ACTIVITY: Everything from the line containing "TOPGRADE / HAMMERITE" through the last line of the data below should be given again exactly, both end lines included and nothing more.

RECORDS TO PROCESS:
● ● ● ● ●

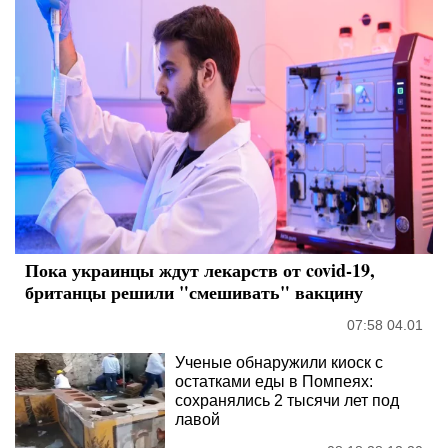
Пока украинцы ждут лекарств от covid-19,
британцы решили "смешивать" вакцину
07:58 04.01
Ученые обнаружили киоск с
остатками еды в Помпеях:
сохранялись 2 тысячи лет под
лавой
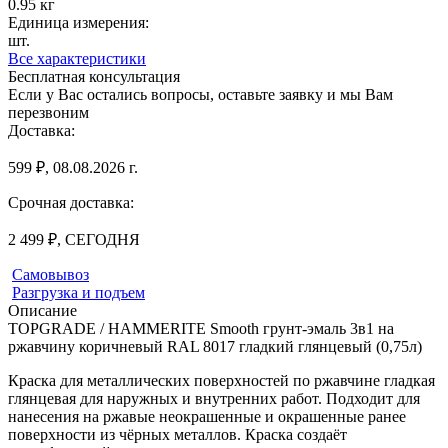
0.95 кг
Единица измерения:
шт.
Все характеристики
Бесплатная консультация
Если у Вас остались вопросы, оставьте заявку и мы Вам
перезвоним
Доставка:
599 ₽, 08.08.2026 г.
Срочная доставка:
2 499 ₽, СЕГОДНЯ
Самовывоз
Разгрузка и подъем
Описание
TOPGRADE / HAMMERITE Smooth грунт-эмаль 3в1 на
ржавчину коричневый RAL 8017 гладкий глянцевый (0,75л)
Краска для металлических поверхностей по ржавчине гладкая
глянцевая для наружных и внутренних работ. Подходит для
нанесения на ржавые неокрашенные и окрашенные ранее
поверхности из чёрных металлов. Краска создаёт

● ● ● ● ●

EXERCISE ANSWER:
TOPGRADE / HAMMERITE Smooth грунт-эмаль 3в1 на
ржавчину коричневый RAL 8017 гладкий глянцевый (0,75л)
Краска для металлических поверхностей по ржавчине гладкая
глянцевая для наружных и внутренних работ. Подходит для
нанесения на ржавые неокрашенные и окрашенные ранее
поверхности из чёрных металлов. Краска создаёт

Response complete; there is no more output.